Dataset entries
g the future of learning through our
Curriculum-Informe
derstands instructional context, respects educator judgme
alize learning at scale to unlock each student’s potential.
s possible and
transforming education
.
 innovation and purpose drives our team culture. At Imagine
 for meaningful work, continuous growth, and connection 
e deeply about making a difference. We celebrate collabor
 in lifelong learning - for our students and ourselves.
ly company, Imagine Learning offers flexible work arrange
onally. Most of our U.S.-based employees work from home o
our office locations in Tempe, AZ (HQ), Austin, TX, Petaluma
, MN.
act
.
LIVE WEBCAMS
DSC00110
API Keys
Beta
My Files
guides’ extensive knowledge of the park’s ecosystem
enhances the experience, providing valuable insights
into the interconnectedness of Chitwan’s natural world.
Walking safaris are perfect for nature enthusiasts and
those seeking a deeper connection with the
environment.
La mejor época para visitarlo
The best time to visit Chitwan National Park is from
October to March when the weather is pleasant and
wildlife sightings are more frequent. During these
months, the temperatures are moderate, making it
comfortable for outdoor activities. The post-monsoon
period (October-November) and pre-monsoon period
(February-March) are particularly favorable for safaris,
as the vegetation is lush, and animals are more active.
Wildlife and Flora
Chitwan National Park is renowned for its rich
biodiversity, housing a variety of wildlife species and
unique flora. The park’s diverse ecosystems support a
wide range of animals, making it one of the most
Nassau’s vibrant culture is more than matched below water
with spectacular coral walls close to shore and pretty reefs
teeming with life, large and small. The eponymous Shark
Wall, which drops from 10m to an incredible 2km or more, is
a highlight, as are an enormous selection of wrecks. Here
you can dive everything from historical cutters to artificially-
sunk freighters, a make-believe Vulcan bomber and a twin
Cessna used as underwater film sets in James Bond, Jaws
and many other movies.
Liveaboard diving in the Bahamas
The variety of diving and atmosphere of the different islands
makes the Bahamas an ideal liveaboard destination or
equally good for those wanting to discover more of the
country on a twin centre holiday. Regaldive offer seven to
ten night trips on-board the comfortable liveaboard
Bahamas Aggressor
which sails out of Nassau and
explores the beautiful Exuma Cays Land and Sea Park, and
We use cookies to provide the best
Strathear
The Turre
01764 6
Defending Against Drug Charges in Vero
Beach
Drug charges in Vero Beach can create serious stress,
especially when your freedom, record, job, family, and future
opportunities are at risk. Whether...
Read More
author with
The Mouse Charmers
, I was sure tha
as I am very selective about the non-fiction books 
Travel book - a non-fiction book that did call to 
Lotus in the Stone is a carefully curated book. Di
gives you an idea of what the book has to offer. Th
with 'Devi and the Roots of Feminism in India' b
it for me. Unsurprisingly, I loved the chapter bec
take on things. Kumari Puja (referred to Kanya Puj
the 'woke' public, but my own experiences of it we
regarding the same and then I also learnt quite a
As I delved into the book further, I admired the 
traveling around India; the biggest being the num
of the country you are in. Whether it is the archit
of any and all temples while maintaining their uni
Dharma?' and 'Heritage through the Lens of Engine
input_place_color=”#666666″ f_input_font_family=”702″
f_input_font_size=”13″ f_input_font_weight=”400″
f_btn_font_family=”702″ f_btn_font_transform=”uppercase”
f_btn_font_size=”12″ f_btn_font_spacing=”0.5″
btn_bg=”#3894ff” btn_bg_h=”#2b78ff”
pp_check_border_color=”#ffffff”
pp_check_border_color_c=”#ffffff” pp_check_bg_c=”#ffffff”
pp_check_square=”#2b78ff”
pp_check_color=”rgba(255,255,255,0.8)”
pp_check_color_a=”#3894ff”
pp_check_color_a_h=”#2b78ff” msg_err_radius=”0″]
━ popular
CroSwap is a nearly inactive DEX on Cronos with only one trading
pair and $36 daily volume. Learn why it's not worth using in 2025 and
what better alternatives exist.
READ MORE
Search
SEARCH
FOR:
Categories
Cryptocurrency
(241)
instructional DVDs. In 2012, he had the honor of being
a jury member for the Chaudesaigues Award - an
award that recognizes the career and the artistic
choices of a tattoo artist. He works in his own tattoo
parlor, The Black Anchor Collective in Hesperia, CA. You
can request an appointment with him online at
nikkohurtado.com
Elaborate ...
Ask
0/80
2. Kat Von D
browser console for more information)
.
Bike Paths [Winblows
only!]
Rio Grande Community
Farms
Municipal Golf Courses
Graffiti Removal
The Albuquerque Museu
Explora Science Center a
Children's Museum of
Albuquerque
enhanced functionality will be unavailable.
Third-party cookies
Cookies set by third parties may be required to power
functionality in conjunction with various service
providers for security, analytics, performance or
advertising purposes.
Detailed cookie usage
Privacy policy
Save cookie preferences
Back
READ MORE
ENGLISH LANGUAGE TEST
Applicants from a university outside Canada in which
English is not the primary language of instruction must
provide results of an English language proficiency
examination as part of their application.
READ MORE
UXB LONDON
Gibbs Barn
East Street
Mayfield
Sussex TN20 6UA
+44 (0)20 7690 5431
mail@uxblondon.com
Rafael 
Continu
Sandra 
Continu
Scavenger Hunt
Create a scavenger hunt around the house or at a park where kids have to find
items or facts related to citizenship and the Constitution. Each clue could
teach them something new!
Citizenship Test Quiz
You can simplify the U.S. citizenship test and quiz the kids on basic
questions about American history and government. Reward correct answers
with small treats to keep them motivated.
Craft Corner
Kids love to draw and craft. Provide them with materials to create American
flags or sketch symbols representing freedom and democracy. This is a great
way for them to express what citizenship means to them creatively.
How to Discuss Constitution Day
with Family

■ What the task asks: From the records above, print exactly the lines that run from the line with "a highlight, as" to the line with "equally good for", inclusive.

■ Exercise answer:
a highlight, as are an enormous selection of wrecks. Here
you can dive everything from historical cutters to artificially-
sunk freighters, a make-believe Vulcan bomber and a twin
Cessna used as underwater film sets in James Bond, Jaws
and many other movies.
Liveaboard diving in the Bahamas
The variety of diving and atmosphere of the different islands
makes the Bahamas an ideal liveaboard destination or
equally good for those wanting to discover more of the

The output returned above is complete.